Today’s recipe will give you a classic chocolate brownie, but with an added twist – we’ve got a decadent chocolate glaze to top off your dessert! For a fun touch, you can add rainbow sprinkles on top of the glaze, or make it even more chocolate-y by adding mini chocolate chips into the batter.

If you’re looking to serve a healthier option, you can go without the glaze too. This recipes makes about 12 brownie slices.


Ingredients for Brownies:
75 g Unsalted Butter, softened
115 g Sugar
1 tsp Vanilla Extract
3 Egg Whites
85 g Plain Flour
50 g Cocoa Powder
½ tsp Baking Powder
1 tsp Salt

Ingredients for the glaze:
135 g Confectioners’ Sugar (also known as powdered or icing sugar)
2 Tbsp Cocoa Powder
¼ tsp Vanilla Extract
4 Tbsp Hot Water



To make the brownies:

1. Using the Kenwood Titanium XL Mixer with the balloon whisk attachment, cream butter and sugar together until the mixture is light and pale yellow. Add vanilla extract, flour, cocoa powder, baking powder and salt. Mix well.
2. In a separate bowl, whisk egg whites until fluffy with a soft peak. Fold in egg whites into batter until well incorporated.
3. Pour mixture into a greased 8-inch square baking pan and bake in a pre-heated oven at 180 °C for 25 minutes or until it is cooked through. Set aside to cool.
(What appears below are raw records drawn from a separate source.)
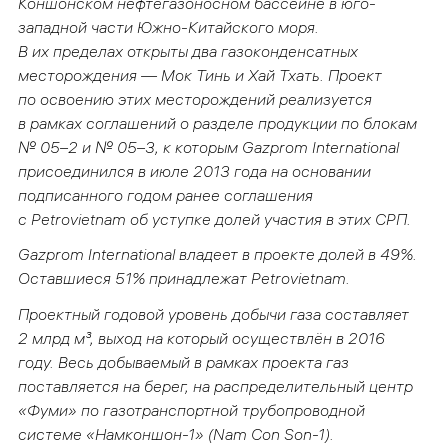
Коншонском нефтегазоносном бассейне в юго-
западной части Южно-Китайского моря.
В их пределах открыты два газоконденсатных
месторождения — Мок Тинь и Хай Тхать. Проект
по освоению этих месторождений реализуется
в рамках соглашений о разделе продукции по блокам
№ 05–2 и № 05–3, к которым Gazprom International
присоединился в июле 2013 года на основании
подписанного годом ранее соглашения
с Petrovietnam об уступке долей участия в этих СРП.
Gazprom International владеет в проекте долей в 49%.
Оставшиеся 51% принадлежат Petrovietnam.
Проектный годовой уровень добычи газа составляет
2 млрд м³, выход на который осуществлён в 2016
году. Весь добываемый в рамках проекта газ
поставляется на берег, на распределительный центр
«Фуми» по газотранспортной трубопроводной
системе «Намконшон-1» (Nam Con Son-1).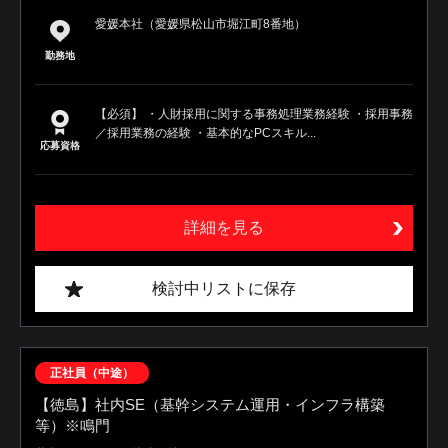
愛媛本社（愛媛県松山市堀江町8番地）
勤務地
【必須】 ・人財採用に関する事務処理業務経験 ・採用事務
／採用業務の経験 ・基本的なPCスキル...
応募資格
詳細を見る
検討中リストに保存
正社員（中途）
【徳島】社内SE（基幹システム運用・インフラ構築
等）※鳴門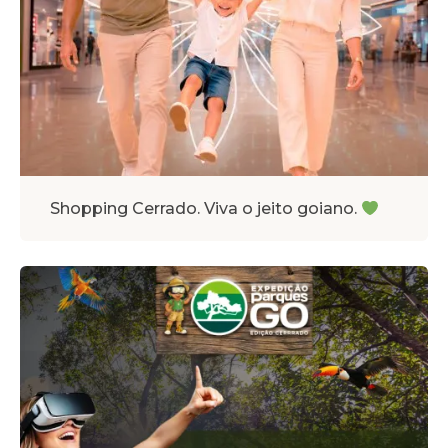
Shopping Cerrado. Viva o jeito goiano.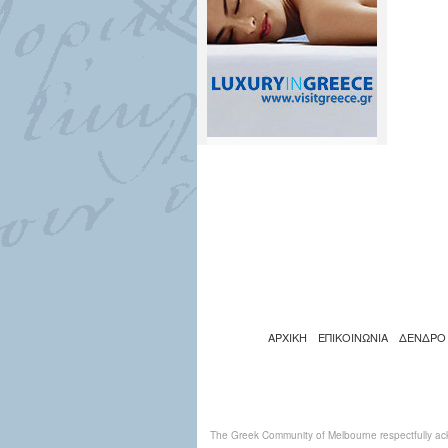
ΑΡΧΙΚΗ
ΕΠΙΚΟΙΝΩΝΙΑ
ΔΕΝΔΡΟ
The Greek Community of Melbourne respectfully ack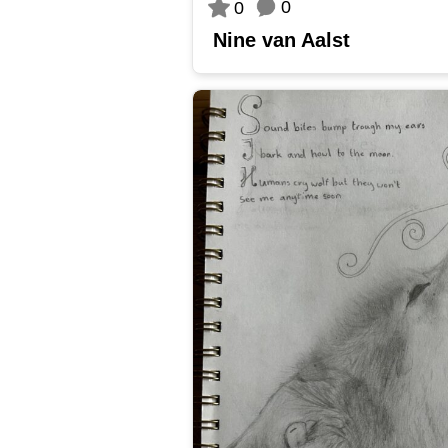
0
0
Nine van Aalst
Tip: To check if brownie is completely cooked through, insert a toothpick into the centre of the brownie. You’ll know its cooked when the toothpick comes out clean without any batter streaks. If there are a few cooked crumbs sticking to the toothpick, that’s fine!

To make the glaze:

1. Using the Kenwood Titanium XL Mixer with the balloon whisk attachment, mix glaze ingredients until well combined.
2. Position your brownie over a cooling rack and slowly pour the glaze over cooled brownies. To achieve the best glaze results without any mess, pour from the centre of the brownie and use a spatula to spread it out. Let the glaze set before cutting the brownies up.